### EXERCISE AIM
Output range, inclusive: from the line containing "Stations Curre..." to the line containing "modes over a bb 2590 u...". Restate those lines from the data below word for word and only those.

### GIVEN ENTRIES
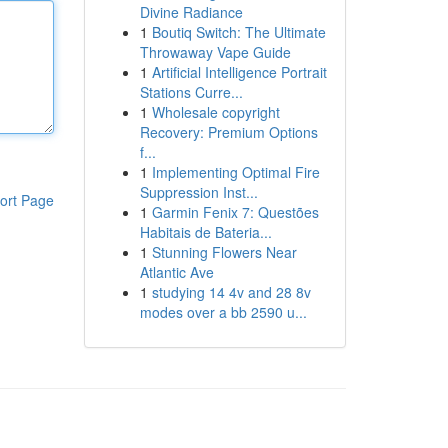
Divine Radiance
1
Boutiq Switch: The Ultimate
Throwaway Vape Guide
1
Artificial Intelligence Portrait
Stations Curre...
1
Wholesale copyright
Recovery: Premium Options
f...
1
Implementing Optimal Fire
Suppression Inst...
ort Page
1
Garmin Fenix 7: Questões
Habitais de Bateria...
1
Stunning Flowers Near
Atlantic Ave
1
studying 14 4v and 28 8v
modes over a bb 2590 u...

...

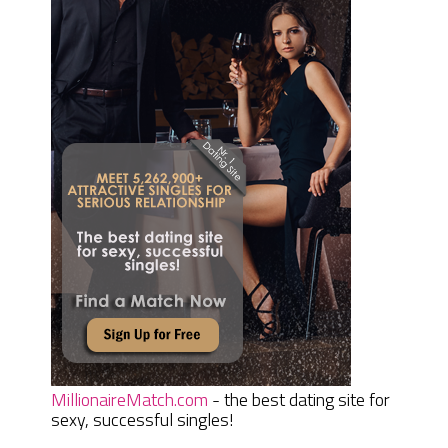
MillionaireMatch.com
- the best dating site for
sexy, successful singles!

### FINISHED EXERCISE
Stations Curre...
1
Wholesale copyright
Recovery: Premium Options
f...
1
Implementing Optimal Fire
Suppression Inst...
ort Page
1
Garmin Fenix 7: Questões
Habitais de Bateria...
1
Stunning Flowers Near
Atlantic Ave
1
studying 14 4v and 28 8v
modes over a bb 2590 u...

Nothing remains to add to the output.